# Structured Outputs with Pydantic

Learn to get reliable JSON outputs from LLMs using Pydantic models.

In [None]:
from openai import OpenAI
from pydantic import BaseModel, Field, field_validator
from typing import Literal, List, Optional
from enum import Enum

# Initialize client with your API key
client = OpenAI(api_key="your-api-key-here")

## Problem: Unreliable Text Parsing

In [None]:
# Without structured outputs - FRAGILE!
response = client.chat.completions.create(
    model="gpt-4o-mini",
    messages=[
        {"role": "system", "content": "Classify sentiment as positive, negative, or neutral. Include confidence score."},
        {"role": "user", "content": "I love this product!"}
    ]
)

text_response = response.choices[0].message.content
print("Raw text response:")
print(text_response)
print("\n⚠️  How do you parse this reliably?")
print("   - Format can vary")
print("   - Extra words included")
print("   - Confidence format inconsistent")
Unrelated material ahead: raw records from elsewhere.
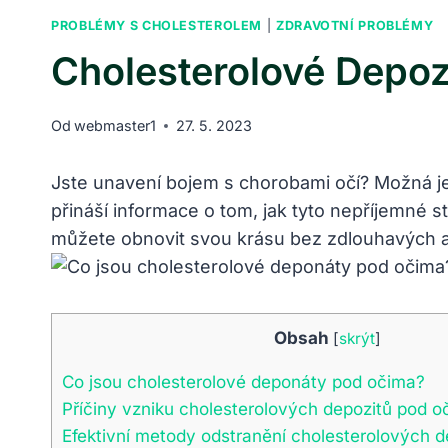
PROBLÉMY S CHOLESTEROLEM
|
ZDRAVOTNÍ PROBLÉMY
Cholesterolové Depoz
Od
webmaster1
27. 5. 2023
Jste unavení bojem s chorobami očí? Možná je
přináší informace o tom, jak tyto nepříjemné st
můžete obnovit svou krásu bez zdlouhavých 
Obsah
[
skrýt
]
Co jsou cholesterolové deponáty pod očima?
Příčiny vzniku cholesterolových depozitů pod o
Efektivní metody odstranění cholesterolových 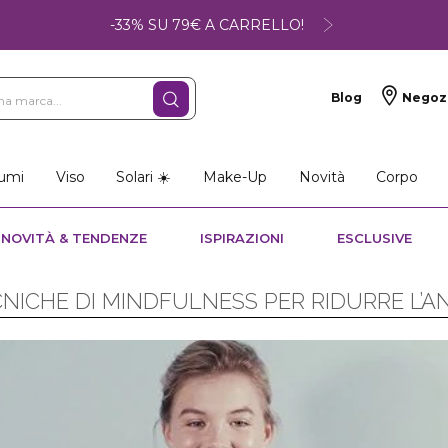
-33% SU 79€ A CARRELLO!
Blog
Negoz
umi
Viso
Solari ☀️
Make-Up
Novità
Corpo
NOVITÀ & TENDENZE
ISPIRAZIONI
ESCLUSIVE
NICHE DI MINDFULNESS PER RIDURRE L’A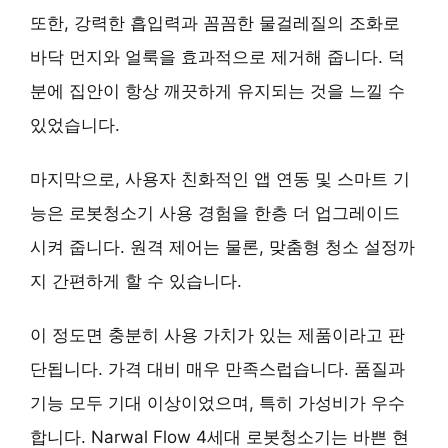
또한,
강력한 흡입력과 꼼꼼한 물걸레질
의 조화로
바닥 먼지와 얼룩을 효과적으로 제거해 줍니다. 덕
분에 집안이 항상 깨끗하게 유지되는 것을 느낄 수
있었습니다.
마지막으로,
사용자 친화적인 앱 연동 및 스마트 기
능
은 로봇청소기 사용 경험을 한층 더 업그레이드
시켜 줍니다. 원격 제어는 물론, 맞춤형 청소 설정까
지 간편하게 할 수 있습니다.
이 정도면 충분히 사용 가치가 있는 제품이라고 판
단됩니다. 가격 대비 매우 만족스럽습니다. 품질과
기능 모두 기대 이상이었으며, 특히 가성비가 우수
합니다. Narwal Flow 4세대 로봇청소기는 바쁜 현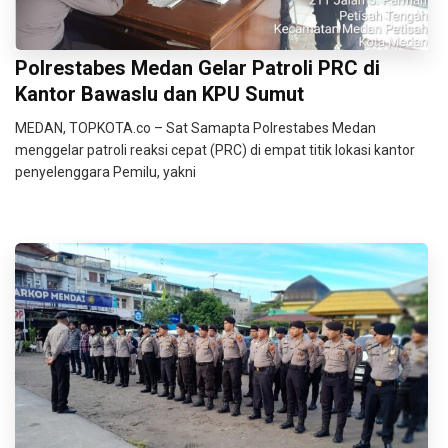
Polrestabes Medan Gelar Patroli PRC di
Kantor Bawaslu dan KPU Sumut
MEDAN, TOPKOTA.co – Sat Samapta Polrestabes Medan
menggelar patroli reaksi cepat (PRC) di empat titik lokasi kantor
penyelenggara Pemilu, yakni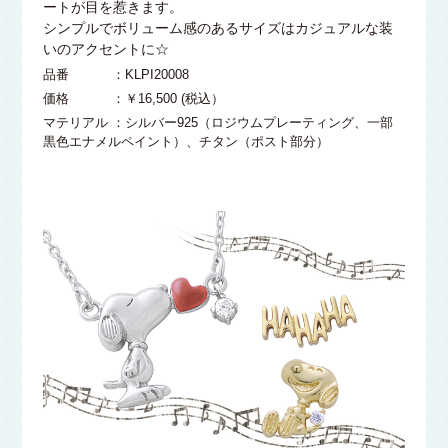
ートが目を惹きます。
シンプルでボリューム感のあるサイズはカジュアルな装
いのアクセントに☆
品番 ：KLPI20008
価格 ：￥16,500 (税込）
マテリアル ：シルバー925（ロジウムプレーティング、一部
黒色エナメルペイント）、チタン（ポスト部分）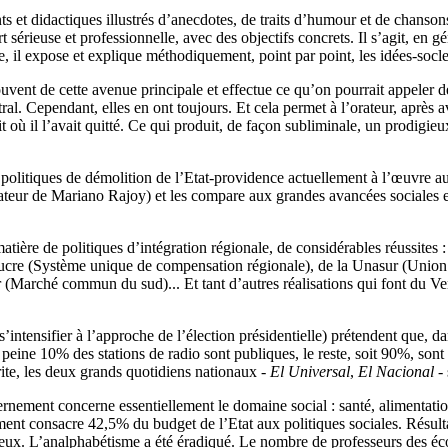
et didactiques illustrés d’anecdotes, de traits d’humour et de chansons
t sérieuse et professionnelle, avec des objectifs concrets. Il s’agit, en g
e, il expose et explique méthodiquement, point par point, les idées-so
ouvent de cette avenue principale et effectue ce qu’on pourrait appeler 
tral. Cependant, elles en ont toujours. Et cela permet à l’orateur, aprè
t où il l’avait quitté. Ce qui produit, de façon subliminale, un prodigieux
 politiques de démolition de l’Etat-providence actuellement à l’œuvre a
ateur de Mariano Rajoy) et les compare aux grandes avancées sociales 
atière de politiques d’intégration régionale, de considérables réussites 
ucre (Système unique de compensation régionale), de la Unasur (Union
 (Marché commun du sud)... Et tant d’autres réalisations qui font du V
tensifier à l’approche de l’élection présidentielle) prétendent que, dans
’à peine 10% des stations de radio sont publiques, le reste, soit 90%, son
ite, les deux grands quotidiens nationaux -
El Universal
,
El Nacional
- 
nement concerne essentiellement le domaine social : santé, alimentation,
t consacre 42,5% du budget de l’Etat aux politiques sociales. Résultat :
deux. L’analphabétisme a été éradiqué. Le nombre de professeurs des écol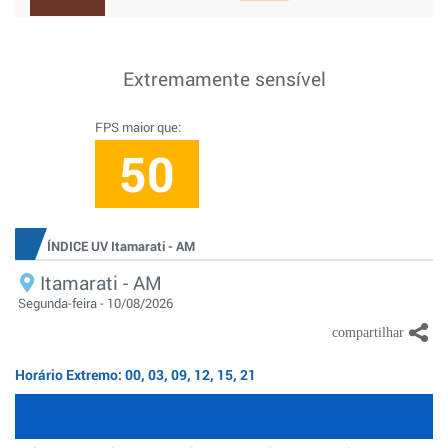
Extremamente sensível
FPS maior que:
50
ÍNDICE UV Itamarati - AM
Itamarati - AM
Segunda-feira - 10/08/2026
Horário Extremo: 00, 03, 09, 12, 15, 21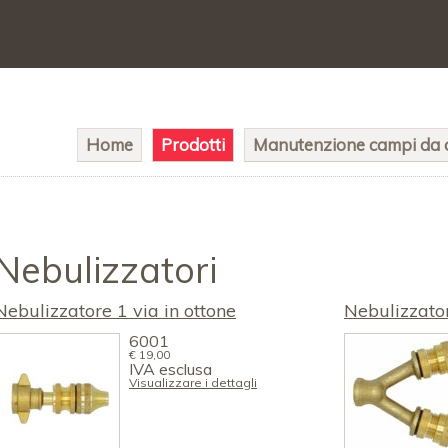
Salta
Home
Prodotti
Manutenzione campi da c
la
navigazione
Nebulizzatori
Nebulizzatore 1 via in ottone
Nebulizzator
6001
€
19,00
IVA esclusa
Visualizzare i dettagli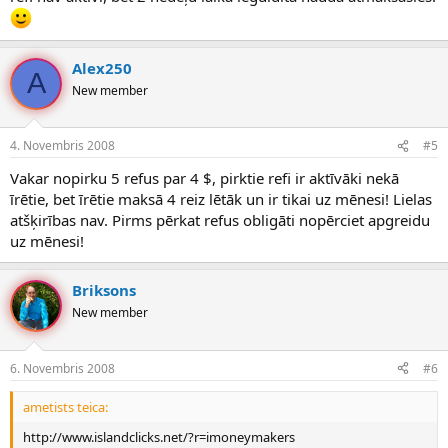
Alex250
A
New member
4. Novembris 2008
#5
Vakar nopirku 5 refus par 4 $, pirktie refi ir aktīvāki nekā
īrētie, bet īrētie maksā 4 reiz lētāk un ir tikai uz mēnesi! Lielas
atšķirības nav. Pirms pērkat refus obligāti nopērciet apgreidu
uz mēnesi!
Briksons
New member
6. Novembris 2008
#6
ametists teica:
http://www.islandclicks.net/?r=imoneymakers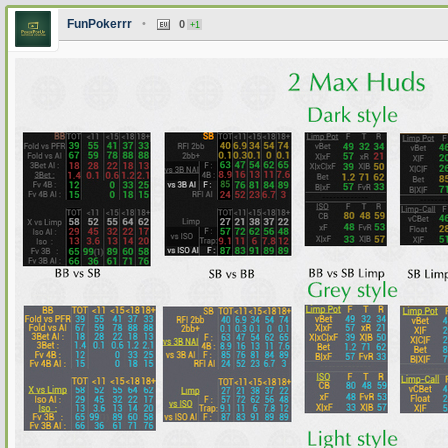
FunPokerrr
•
0
+1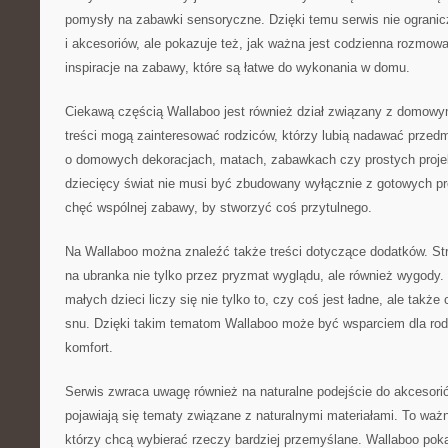
pomysły na zabawki sensoryczne. Dzięki temu serwis nie ograni
i akcesoriów, ale pokazuje też, jak ważna jest codzienna rozmow
inspiracje na zabawy, które są łatwe do wykonania w domu.
Ciekawą częścią Wallaboo jest również dział związany z domowym
treści mogą zainteresować rodziców, którzy lubią nadawać przedm
o domowych dekoracjach, matach, zabawkach czy prostych proje
dziecięcy świat nie musi być zbudowany wyłącznie z gotowych 
chęć wspólnej zabawy, by stworzyć coś przytulnego.
Na Wallaboo można znaleźć także treści dotyczące dodatków. Str
na ubranka nie tylko przez pryzmat wyglądu, ale również wygody
małych dzieci liczy się nie tylko to, czy coś jest ładne, ale takż
snu. Dzięki takim tematom Wallaboo może być wsparciem dla rod
komfort.
Serwis zwraca uwagę również na naturalne podejście do akcesori
pojawiają się tematy związane z naturalnymi materiałami. To ważn
którzy chcą wybierać rzeczy bardziej przemyślane. Wallaboo poka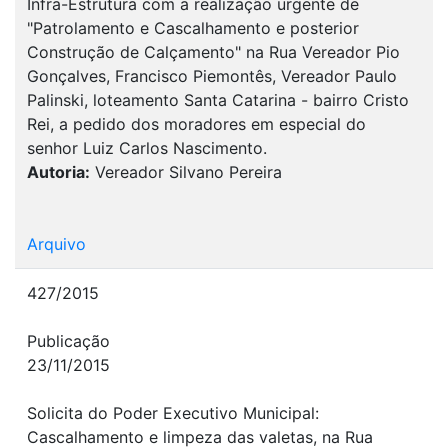
Infra-Estrutura com a realização urgente de
"Patrolamento e Cascalhamento e posterior
Construção de Calçamento" na Rua Vereador Pio
Gonçalves, Francisco Piemontês, Vereador Paulo
Palinski, loteamento Santa Catarina - bairro Cristo
Rei, a pedido dos moradores em especial do
senhor Luiz Carlos Nascimento.
Autoria:
Vereador Silvano Pereira
Arquivo
427/2015
Publicação
23/11/2015
Solicita do Poder Executivo Municipal:
Cascalhamento e limpeza das valetas, na Rua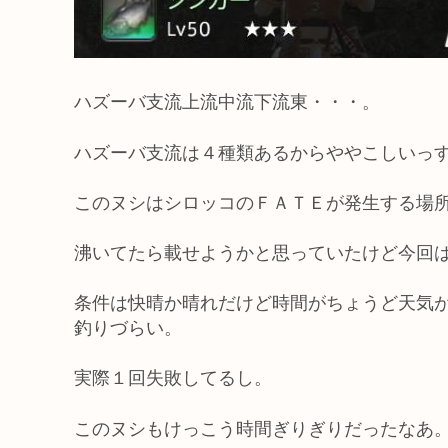
ハズーバ支流上流中流下流東・・・。
ハズーバ支流は４種類あるからややこしいっ
このヌシはシロッコのＦＡＴＥが発生する場
沸いてたら載せようかと思っていたけど今回
条件は快晴か晴れだけど時間がちょうど天気
釣りづらい。
実際１回失敗してるし。
このヌシもけっこう時間ぎりぎりだったなあ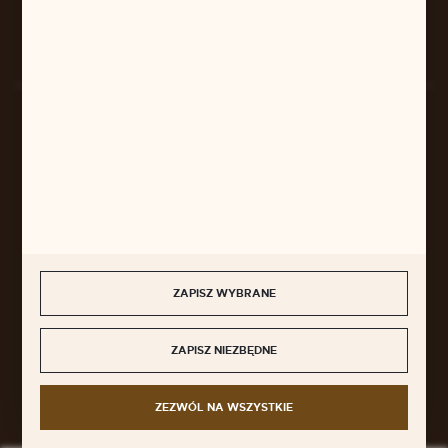
Rozpocznij zwrot produktu:
ODSTĄP OD UMOWY TUTAJ
BEZPIECZNE PŁATNOŚCI
SZYBKA DOSTAWA
ZAPISZ WYBRANE
ZAPISZ NIEZBĘDNE
DOŁĄCZ DO NAS
ZEZWÓL NA WSZYSTKIE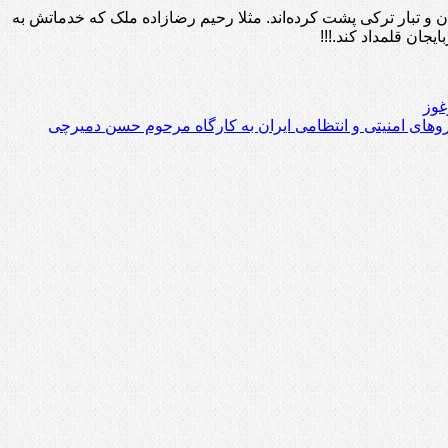
زبان و تبار ترکی پشت کرده‌اند. مثلا رحیم رضازاده ملک که خدماتش به
جان قلمداد کند.!!!
غوز
وهای امنیتی و انتظامی ایران به کارگاه مرحوم حسن دمیرچی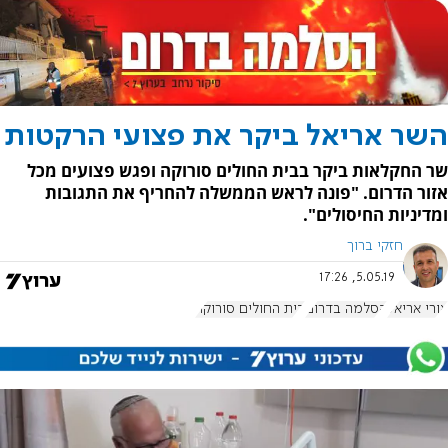
השר אריאל ביקר את פצועי הרקטות
שר החקלאות ביקר בבית החולים סורוקה ופגש פצועים מכל
אזור הדרום. "פונה לראש הממשלה להחריף את התגובות
ומדיניות החיסולים".
חזקי ברוך
5.05.19, 17:26
אורי אריאל
הסלמה בדרום
בית החולים סורוקה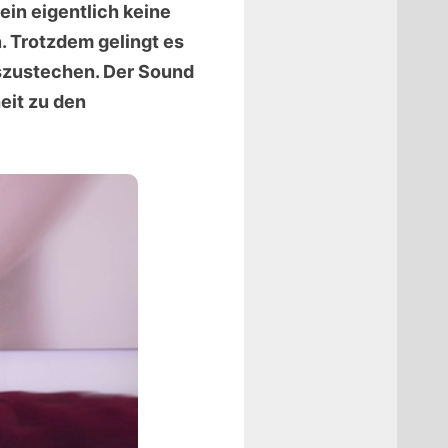
in eigentlich keine
 Trotzdem gelingt es
szustechen. Der Sound
heit zu den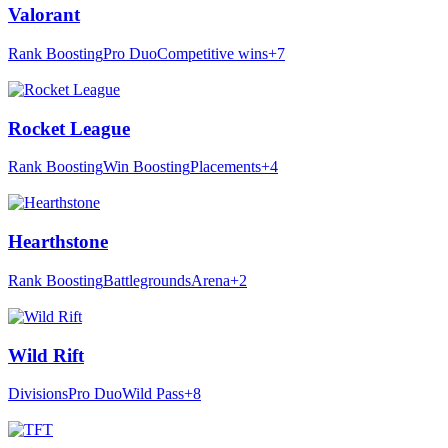
Valorant
Rank Boosting
Pro Duo
Competitive wins
+7
Rocket League
Rank Boosting
Win Boosting
Placements
+4
Hearthstone
Rank Boosting
Battlegrounds
Arena
+2
Wild Rift
Divisions
Pro Duo
Wild Pass
+8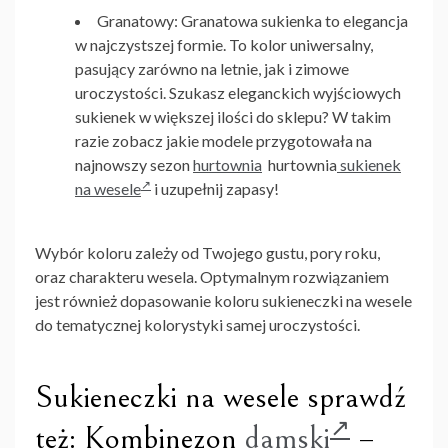
Granatowy:
Granatowa sukienka to elegancja
w najczystszej formie. To kolor uniwersalny,
pasujący zarówno na letnie, jak i zimowe
uroczystości. Szukasz eleganckich wyjściowych
sukienek w większej ilości do sklepu? W takim
razie zobacz jakie modele przygotowała na
najnowszy sezon
hurtownia
hurtownia
sukienek
na wesele
i uzupełnij zapasy!
Wybór koloru zależy od Twojego gustu, pory roku,
oraz charakteru wesela. Optymalnym rozwiązaniem
jest również dopasowanie koloru
sukieneczki na wesele
do tematycznej kolorystyki samej uroczystości.
Sukieneczki na wesele sprawdź
też: Kombinezon
damski
–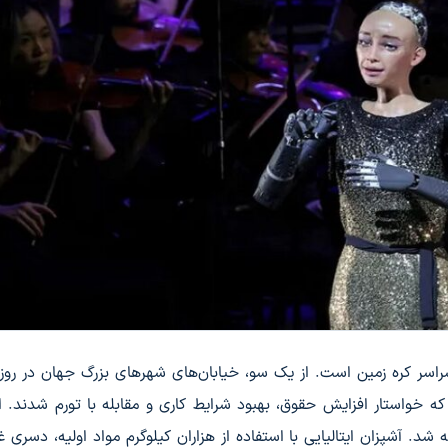
ز سراسر کره زمین است. از یک سو، خیابان‌های شهرهای بزرگ جهان در روز
که خواستار افزایش حقوق، بهبود شرایط کاری و مقابله با تورم شدند. 
 شد. آشپزان ایتالیایی با استفاده از هزاران کیلوگرم مواد اولیه، دسری غو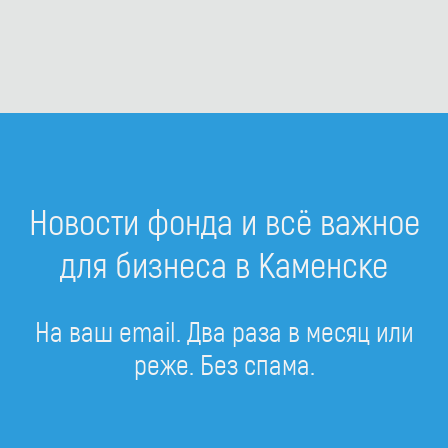
Новости фонда и всё важное
для бизнеса в Каменске
На ваш email. Два раза в месяц или
реже. Без спама.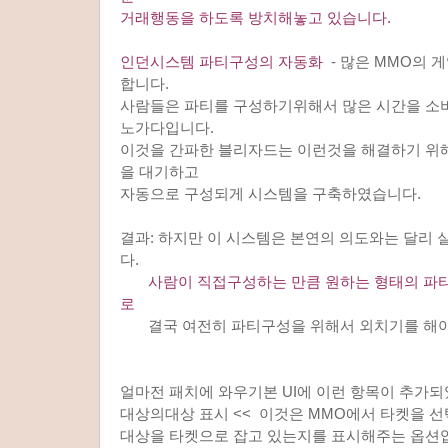
거래행동을 하도록 방치해놓고 있습니다.
인던시스템 파티구성의 자동화
- 많은 MMO의 
합니다.
사람들은 파티를 구성하기위해서 많은 시간을 소
노가다입니다.
이것을 간파한 블리자드는 이런것을 해결하기 위
을 대기하고
자동으로 구성되게 시스템을 구축하였습니다.
결과: 하지만 이 시스템은 본연의 의도와는 달리
다.
사람이 직접구성하는 만큼 원하는 형태의 파
로
결국 여전히 파티구성을 위해서 외치기를 해야
얼마전 패치에 와우기본 UI에 이런 항목이 추가되
대상의대상 표시 << 이것은 MMO에서 타켓을 선
대상을 타켓으로 잡고 있는지를 표시해주는 옵션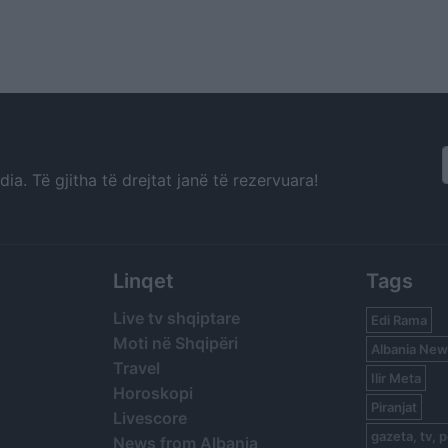
a. Të gjitha të drejtat janë të rezervuara!
Linqet
Tags
Live tv shqiptare
Edi Rama
Moti në Shqipëri
Albania New
Travel
Ilir Meta
Horoskopi
Piranjat
Livescore
gazeta, tv, p
News from Albania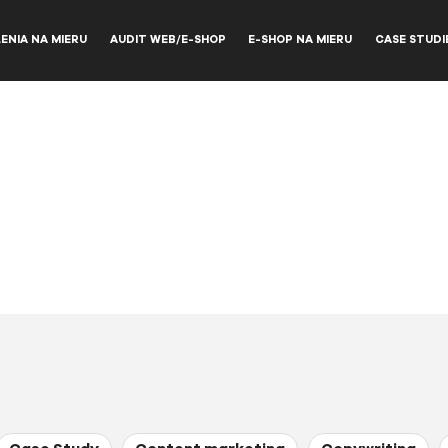
ENIA NA MIERU
AUDIT WEB/E-SHOP
E-SHOP NA MIERU
CASE STUDI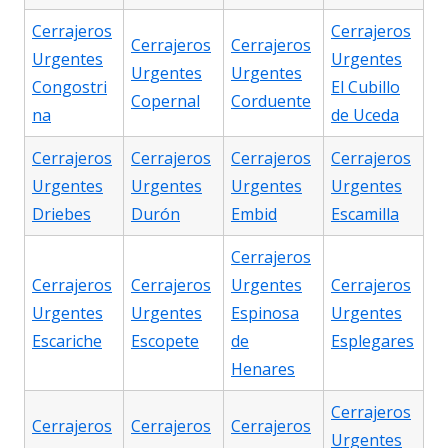
Cerrajeros
Cerrajeros
Cerrajeros
Cerrajeros
Urgentes
Urgentes
Urgentes
Urgentes
Congostri
El Cubillo
Copernal
Corduente
na
de Uceda
Cerrajeros
Cerrajeros
Cerrajeros
Cerrajeros
Urgentes
Urgentes
Urgentes
Urgentes
Driebes
Durón
Embid
Escamilla
Cerrajeros
Cerrajeros
Cerrajeros
Urgentes
Cerrajeros
Urgentes
Urgentes
Espinosa
Urgentes
Escariche
Escopete
de
Esplegares
Henares
Cerrajeros
Cerrajeros
Cerrajeros
Cerrajeros
Urgentes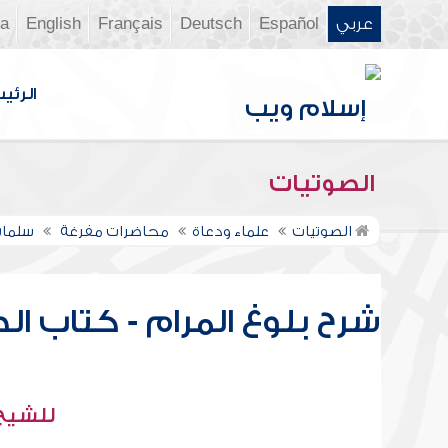
عربي
Español
Deutsch
Français
English
ia
الرئي
الصوتيات
الصوتيات
علماء ودعاة
محاضرات مفرغة
سلمان
للشيخ 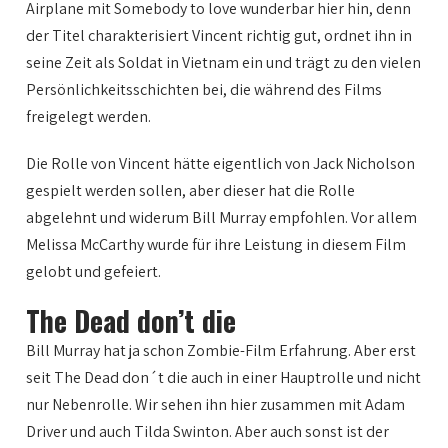
Airplane mit Somebody to love wunderbar hier hin, denn
der Titel charakterisiert Vincent richtig gut, ordnet ihn in
seine Zeit als Soldat in Vietnam ein und trägt zu den vielen
Persönlichkeitsschichten bei, die während des Films
freigelegt werden.
Die Rolle von Vincent hätte eigentlich von Jack Nicholson
gespielt werden sollen, aber dieser hat die Rolle
abgelehnt und widerum Bill Murray empfohlen. Vor allem
Melissa McCarthy wurde für ihre Leistung in diesem Film
gelobt und gefeiert.
The Dead don’t die
Bill Murray hat ja schon Zombie-Film Erfahrung. Aber erst
seit The Dead don´t die auch in einer Hauptrolle und nicht
nur Nebenrolle. Wir sehen ihn hier zusammen mit Adam
Driver und auch Tilda Swinton. Aber auch sonst ist der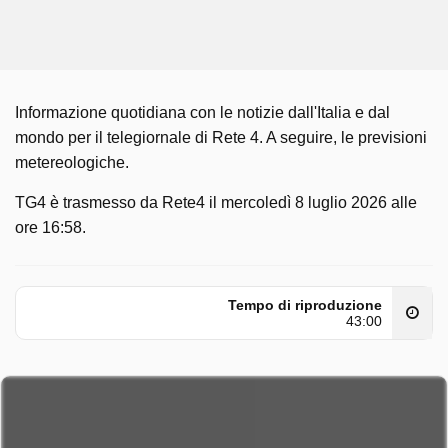
Informazione quotidiana con le notizie dall'Italia e dal
mondo per il telegiornale di Rete 4. A seguire, le previsioni
metereologiche.
TG4 è trasmesso da Rete4 il mercoledì 8 luglio 2026 alle
ore 16:58.
Tempo di riproduzione
43:00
## Solution: Structured Outputs

In [None]:
# Define schema with Pydantic
class SentimentAnalysis(BaseModel):
    label: Literal["positive", "negative", "neutral"]
    confidence: float = Field(ge=0, le=1, description="Confidence score between 0 and 1")
    reasoning: str = Field(description="Brief explanation")

# Get structured output
response = client.beta.chat.completions.parse(
    model="gpt-4o-mini",
    messages=[
        {"role": "system", "content": "You are a sentiment classifier."},
        {"role": "user", "content": "I love this product!"}
    ],
    response_format=SentimentAnalysis
)

result = response.choices[0].message.parsed

print("Structured output:")
print(f"  Label: {result.label}")
print(f"  Confidence: {result.confidence}")
print(f"  Reasoning: {result.reasoning}")
print("\n✓ Type-safe, validated, ready to use!")

## Field Types and Validation

In [None]:
# Different field types
class ProductReview(BaseModel):
    # String with length constraints
    product_name: str = Field(min_length=1, max_length=100)

    # Integer with range
    rating: int = Field(ge=1, le=5, description="Rating from 1 to 5")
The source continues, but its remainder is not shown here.